The Munich Charter of Professional Ethics for Journalists (or Declaration of the duties and rights of journalists) was signed on November 24, 1971, in Munich. It was later adopted by the European Federation of Journalists, as a European reference concerning the ethical conduct of journalism, distinguishing ten duties and five rights. In the 21st century Reporters Without Borders (RSF) publishes the Munich Charter to be used globally.

== History ==

The text takes up the principles of the charter of professional duties of French journalists written in 1918 and revised in 1938, to specify the rights allowing them to be respected. The name of the charter is derived from a conference organized in 1971 in Munich at the invitation of the German Journalist Association (de. Deutscher Journalisten-Verband). The French journalist Paul Parisot had drafted the declaration of the rights and duties of journalists, named in French Charte de Munich. It was signed at this conference by the attendees, all the other French journalists' unions, as well as by those of five other European common market countries (Germany, Belgium, Italy, Luxembourg and the Netherlands) and Swiss and Austrian journalist' unions.

1985 the globally working RSF (Reporters Without Borders) organization was established. RSF amended the obligation list from 10 to 11 duties and stood with the five rights as initially published in Munich. RSF uses the Munich Charter to train journalists, protect them, and to give guidance to them and increase trust to journalism in the public. Therefore, it is published as Appendix in the training section of journalists on the RSF Website in English.

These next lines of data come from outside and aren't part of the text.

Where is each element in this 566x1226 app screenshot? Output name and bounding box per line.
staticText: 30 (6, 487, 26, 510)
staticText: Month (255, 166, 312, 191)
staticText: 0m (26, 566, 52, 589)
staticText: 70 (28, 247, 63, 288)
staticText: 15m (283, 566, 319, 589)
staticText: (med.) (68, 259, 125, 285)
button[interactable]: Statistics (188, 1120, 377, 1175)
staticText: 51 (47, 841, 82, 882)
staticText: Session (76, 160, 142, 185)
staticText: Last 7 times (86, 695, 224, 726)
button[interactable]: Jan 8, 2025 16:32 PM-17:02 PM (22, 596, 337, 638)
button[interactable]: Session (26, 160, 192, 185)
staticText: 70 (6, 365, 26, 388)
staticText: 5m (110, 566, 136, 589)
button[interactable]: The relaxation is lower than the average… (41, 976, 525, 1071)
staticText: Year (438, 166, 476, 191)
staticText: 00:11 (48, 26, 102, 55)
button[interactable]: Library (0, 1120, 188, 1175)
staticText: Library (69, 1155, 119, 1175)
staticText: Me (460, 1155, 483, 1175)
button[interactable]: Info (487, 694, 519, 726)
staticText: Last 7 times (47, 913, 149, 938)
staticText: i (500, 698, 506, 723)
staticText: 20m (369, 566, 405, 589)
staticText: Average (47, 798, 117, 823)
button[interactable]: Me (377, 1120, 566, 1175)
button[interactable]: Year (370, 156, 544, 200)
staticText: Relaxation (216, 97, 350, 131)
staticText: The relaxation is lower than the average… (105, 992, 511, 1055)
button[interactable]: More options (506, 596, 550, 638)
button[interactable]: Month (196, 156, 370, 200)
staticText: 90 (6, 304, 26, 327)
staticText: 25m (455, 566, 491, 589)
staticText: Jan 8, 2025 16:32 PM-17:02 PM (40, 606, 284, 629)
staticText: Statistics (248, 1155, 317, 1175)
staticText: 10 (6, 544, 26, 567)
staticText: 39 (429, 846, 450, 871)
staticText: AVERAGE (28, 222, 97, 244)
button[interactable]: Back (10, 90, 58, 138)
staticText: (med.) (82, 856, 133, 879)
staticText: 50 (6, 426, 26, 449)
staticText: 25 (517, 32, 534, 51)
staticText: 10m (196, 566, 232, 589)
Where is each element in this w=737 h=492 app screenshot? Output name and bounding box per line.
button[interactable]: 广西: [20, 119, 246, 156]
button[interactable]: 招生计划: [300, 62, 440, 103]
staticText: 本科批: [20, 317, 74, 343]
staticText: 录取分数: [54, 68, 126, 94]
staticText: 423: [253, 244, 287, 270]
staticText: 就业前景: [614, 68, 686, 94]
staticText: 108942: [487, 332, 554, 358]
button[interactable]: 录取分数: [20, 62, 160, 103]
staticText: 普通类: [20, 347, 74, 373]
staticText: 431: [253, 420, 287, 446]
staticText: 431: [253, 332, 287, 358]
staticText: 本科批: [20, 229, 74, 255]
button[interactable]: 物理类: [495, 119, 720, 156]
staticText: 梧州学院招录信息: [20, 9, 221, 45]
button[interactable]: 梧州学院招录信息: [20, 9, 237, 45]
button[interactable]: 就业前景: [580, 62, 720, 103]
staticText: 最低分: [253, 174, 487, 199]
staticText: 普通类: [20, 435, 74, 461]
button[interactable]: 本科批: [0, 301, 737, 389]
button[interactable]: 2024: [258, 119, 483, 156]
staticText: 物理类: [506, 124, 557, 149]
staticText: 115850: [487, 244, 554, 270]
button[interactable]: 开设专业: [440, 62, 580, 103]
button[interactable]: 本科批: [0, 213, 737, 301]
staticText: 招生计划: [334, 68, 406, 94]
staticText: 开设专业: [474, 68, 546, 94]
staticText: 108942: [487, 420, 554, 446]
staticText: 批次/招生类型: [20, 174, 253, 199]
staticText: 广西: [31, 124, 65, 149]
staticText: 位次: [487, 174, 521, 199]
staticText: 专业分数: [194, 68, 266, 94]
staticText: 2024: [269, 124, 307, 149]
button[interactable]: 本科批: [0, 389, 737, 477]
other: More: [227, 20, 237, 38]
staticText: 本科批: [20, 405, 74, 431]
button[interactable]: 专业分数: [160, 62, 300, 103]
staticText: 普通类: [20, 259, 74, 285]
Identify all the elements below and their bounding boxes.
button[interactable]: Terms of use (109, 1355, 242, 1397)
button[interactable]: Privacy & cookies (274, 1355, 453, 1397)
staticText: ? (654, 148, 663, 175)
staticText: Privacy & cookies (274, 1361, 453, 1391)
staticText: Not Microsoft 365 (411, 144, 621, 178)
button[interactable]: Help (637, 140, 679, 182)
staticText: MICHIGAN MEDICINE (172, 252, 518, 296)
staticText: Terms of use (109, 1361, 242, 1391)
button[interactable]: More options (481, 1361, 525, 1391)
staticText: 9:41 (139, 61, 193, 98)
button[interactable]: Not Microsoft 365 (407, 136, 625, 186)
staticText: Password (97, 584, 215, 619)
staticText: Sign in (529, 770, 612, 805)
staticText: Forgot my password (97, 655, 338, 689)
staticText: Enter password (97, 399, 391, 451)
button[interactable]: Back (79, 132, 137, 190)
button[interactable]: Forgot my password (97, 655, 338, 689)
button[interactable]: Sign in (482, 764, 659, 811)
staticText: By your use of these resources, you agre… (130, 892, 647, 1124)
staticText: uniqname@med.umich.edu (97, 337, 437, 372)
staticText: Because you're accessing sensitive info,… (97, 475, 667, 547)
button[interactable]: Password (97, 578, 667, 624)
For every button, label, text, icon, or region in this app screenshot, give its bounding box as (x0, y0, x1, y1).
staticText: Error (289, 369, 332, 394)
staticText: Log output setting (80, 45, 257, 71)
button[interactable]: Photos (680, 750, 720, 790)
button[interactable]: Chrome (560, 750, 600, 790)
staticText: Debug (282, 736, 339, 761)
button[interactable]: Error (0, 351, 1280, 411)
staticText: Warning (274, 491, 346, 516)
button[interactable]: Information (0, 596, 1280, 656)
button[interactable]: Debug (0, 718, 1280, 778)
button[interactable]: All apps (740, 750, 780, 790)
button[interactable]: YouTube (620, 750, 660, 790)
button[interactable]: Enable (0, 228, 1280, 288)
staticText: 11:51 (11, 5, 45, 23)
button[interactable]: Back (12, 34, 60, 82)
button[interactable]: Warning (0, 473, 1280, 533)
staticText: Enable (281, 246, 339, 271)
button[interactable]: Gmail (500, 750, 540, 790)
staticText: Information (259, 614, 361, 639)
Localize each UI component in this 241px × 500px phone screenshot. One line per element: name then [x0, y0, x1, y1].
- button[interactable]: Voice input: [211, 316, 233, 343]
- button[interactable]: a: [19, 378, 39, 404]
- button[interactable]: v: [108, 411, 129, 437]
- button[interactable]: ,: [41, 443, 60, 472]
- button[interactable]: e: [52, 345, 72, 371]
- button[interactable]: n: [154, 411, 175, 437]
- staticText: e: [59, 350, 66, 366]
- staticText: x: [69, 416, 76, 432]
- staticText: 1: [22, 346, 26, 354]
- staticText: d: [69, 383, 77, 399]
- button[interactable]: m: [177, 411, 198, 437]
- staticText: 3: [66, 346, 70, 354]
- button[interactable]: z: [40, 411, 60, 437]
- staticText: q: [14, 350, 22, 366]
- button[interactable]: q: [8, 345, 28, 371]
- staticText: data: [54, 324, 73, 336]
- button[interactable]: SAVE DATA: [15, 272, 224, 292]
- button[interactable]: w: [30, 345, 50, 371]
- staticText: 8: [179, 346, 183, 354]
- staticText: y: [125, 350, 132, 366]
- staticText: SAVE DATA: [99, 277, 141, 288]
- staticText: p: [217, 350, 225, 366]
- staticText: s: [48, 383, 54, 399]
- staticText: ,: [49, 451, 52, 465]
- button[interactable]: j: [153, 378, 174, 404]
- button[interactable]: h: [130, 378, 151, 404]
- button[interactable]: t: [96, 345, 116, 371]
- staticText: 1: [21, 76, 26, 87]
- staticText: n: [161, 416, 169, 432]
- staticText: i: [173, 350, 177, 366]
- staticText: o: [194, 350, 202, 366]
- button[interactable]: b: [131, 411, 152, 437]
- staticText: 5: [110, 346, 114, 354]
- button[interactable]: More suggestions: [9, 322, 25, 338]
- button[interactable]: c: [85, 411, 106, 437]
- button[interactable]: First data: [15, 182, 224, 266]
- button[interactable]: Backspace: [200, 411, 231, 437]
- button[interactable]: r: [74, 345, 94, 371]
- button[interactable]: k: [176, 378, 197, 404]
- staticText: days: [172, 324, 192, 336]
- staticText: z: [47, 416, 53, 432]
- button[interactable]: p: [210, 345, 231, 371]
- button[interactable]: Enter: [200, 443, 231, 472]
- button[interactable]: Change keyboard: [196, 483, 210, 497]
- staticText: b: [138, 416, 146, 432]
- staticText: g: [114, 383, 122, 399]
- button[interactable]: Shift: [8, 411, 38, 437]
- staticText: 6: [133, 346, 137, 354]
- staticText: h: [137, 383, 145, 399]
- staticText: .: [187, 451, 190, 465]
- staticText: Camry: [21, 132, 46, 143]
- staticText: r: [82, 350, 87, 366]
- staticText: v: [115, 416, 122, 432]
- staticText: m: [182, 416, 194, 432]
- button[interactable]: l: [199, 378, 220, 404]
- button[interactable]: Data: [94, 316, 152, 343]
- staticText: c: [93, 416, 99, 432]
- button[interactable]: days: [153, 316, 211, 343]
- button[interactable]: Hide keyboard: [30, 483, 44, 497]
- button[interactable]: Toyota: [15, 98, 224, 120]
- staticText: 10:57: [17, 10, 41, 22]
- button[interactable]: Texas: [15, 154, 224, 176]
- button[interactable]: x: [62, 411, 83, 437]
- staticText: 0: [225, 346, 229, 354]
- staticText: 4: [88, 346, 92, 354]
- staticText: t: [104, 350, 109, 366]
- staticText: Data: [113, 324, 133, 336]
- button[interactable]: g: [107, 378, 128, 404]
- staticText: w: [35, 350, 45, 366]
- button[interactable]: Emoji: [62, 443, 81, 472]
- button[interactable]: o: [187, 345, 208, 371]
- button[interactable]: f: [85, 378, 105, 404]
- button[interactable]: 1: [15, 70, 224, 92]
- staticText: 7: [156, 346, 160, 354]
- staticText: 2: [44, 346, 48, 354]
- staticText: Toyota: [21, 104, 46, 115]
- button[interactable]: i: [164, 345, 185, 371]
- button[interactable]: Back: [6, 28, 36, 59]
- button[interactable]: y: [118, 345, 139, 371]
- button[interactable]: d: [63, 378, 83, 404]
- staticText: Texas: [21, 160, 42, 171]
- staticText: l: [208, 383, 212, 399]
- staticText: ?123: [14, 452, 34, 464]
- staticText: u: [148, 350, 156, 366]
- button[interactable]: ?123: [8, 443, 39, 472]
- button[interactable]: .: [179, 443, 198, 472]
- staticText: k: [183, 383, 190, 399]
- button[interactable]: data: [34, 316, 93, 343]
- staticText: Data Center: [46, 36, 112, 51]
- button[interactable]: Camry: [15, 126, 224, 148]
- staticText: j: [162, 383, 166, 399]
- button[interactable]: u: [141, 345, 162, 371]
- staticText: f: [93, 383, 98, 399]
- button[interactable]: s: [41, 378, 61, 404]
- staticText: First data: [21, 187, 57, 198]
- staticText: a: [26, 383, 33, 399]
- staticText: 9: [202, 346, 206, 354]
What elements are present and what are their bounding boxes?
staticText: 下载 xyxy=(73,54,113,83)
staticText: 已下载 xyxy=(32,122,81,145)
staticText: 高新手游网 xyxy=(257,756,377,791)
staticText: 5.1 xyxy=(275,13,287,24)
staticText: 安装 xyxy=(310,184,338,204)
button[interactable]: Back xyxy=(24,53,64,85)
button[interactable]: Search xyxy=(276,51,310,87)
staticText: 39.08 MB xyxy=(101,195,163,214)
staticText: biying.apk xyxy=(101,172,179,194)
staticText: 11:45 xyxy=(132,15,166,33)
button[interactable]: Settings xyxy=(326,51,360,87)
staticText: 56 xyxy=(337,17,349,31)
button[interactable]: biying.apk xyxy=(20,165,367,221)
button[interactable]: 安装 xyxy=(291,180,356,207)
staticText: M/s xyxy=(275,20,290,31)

The Munich Charta is endorsed by the British journalist support site: MediaWise Trust. However, only 10 duties and no rights are published by the British trust. A similar code of conduct for journalist is known from the USA also, however it is much longer and complex.

== Applicability ==

It is claimed that the concise nature of the Munich Charter, it fits on one printed page, and its long tradition based on over 100 years of codes of conduct for journalism in France, makes it a useful yardstick for the conduct of good journalism.